Hans Christian Andersen in his living room (1874)



It is somewhat difficult to imagine Hans Christian Andersen in the guise of Danny Kaye singing the theme song of Charles Vidor’s movie from 1952 and reconcile it with influences of Lord Byron. “Read Byron's biography, oh! he was just like me, even down to his little tattling; my soul is ambitious like his, it can only feel happy when admired by all“ Andersen wrote himself at the age of 20, suffering under the regime of grim schoolmaster Meisling during his catch up on a proper grammar school education, sponsored by Jonas Collin, director of the Royal Danish Theatre, who was one of Andersen’s first prominent patrons. And even though a lot of juveniles felt a Byronic streak of Promethic rebellion during their school years, Andersen carried on with it, beyond his popular international image of world literature’s arguably most prominent teller of fairy tales, i.e. children’s stories. Bitten by the travel bug, bisexual and with a gift for expressing grim humour and dark pathos, there are indeed parallels with his Romantic lordship but while Byron had the means, the mind and the mettle to act out many of his imaginations and become his own myth, Andersen’s demons remained firmly fastened to his imagination and wishful thinking and came to light only dressed up in quite harmless mannerisms and in the guise of his tales, dressed up in fairytale-like garb, more often than not. Up to the point that Andersen never engaged in physical relationships with other human beings, neither men nor women, even though there were love letters written to male friends and rejected marriage proposals, courtships and mentally intimate friendships with the female of the species, most notably the back then immensely famous Swedish opera singer Jenny Lind. She saw the eccentric poet as something of a brother, inspired him to write at least three of his fairy tales and thereby become the author of her household name “The Swedish Nightingale” and maybe she even became the role model of the Snow Queen who plays cruel games with poor Kay’s impaled heart.

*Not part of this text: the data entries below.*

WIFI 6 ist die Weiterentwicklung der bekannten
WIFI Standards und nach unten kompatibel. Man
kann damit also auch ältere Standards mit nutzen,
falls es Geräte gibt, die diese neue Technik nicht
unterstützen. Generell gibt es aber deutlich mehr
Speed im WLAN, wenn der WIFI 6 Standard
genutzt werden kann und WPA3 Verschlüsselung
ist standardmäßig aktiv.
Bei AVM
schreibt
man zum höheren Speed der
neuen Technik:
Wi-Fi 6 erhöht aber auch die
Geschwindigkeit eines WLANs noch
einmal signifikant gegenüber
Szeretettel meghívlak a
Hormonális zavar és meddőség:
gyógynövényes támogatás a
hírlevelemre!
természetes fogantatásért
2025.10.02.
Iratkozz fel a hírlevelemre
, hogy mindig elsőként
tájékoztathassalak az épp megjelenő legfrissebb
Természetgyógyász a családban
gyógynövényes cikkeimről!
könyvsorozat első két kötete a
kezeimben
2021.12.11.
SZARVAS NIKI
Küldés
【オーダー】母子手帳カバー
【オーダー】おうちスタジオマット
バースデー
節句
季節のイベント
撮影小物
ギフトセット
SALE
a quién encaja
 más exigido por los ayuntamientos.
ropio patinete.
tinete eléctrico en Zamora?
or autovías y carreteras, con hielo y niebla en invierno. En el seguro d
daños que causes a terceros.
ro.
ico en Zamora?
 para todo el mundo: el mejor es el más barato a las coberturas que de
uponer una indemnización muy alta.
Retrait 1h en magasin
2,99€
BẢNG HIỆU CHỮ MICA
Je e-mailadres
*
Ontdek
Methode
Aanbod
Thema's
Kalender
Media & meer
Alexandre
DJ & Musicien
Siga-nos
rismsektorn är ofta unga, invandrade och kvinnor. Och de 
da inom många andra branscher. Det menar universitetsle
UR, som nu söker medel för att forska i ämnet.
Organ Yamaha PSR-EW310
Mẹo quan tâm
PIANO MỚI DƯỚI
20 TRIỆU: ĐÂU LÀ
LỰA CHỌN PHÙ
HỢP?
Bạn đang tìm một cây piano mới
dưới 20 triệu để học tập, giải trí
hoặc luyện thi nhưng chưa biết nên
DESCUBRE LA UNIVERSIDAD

One of the paper cuts Andersen used to make for children and some of his lady friends*


There 
is more to Hans Christian Andersen than literary fairy tales. He wanted to become a dancer at first, then an actor, struggling with his humble origins as son of a cobbler and an alcoholic washerwoman from Odense, an ugly duckling indeed with barely an education to speak of, who had dreams of becoming a swan one day. He thirsted for baking in the limelight and he did, finally, after discovering his knack for storytelling in his late teens. Initially, he was at least as successful with novels, poems and travelogues as he was with his fairy tales and he found his patrons, his niche as something of a curiosity among the better classes of Denmark and his fame as an author already during his life and times. But his fairy tales stand out. As literary treatments and dreamwork, processing his many fears and imagined shortcomings as well as his wishful thinking into artificial archetypes firmly enshrined in Western thinking, from the lesson taught by the cheeky nipper in “The Emperor’s New Cloths”, the grimly poetic fate of the “Little Mermaid” and the sheer beauty of “Thumbelina” appealing to everyone’s inner child, young and old. “His own image; no longer a dark, grey bird, ugly and disagreeable to look at, but a graceful and beautiful swan. To be born in a duck's nest, in a farmyard, is of no consequence to a bird, if it is hatched from a swan's egg” and even if Andersen himself made himself believe that he was something of an illegitimate grandson of a Danish king along with other bloomers from the neurotic's family romance, he became a swan indeed, graceful and beautiful, whose song is sung in more than 125 languages across the globe.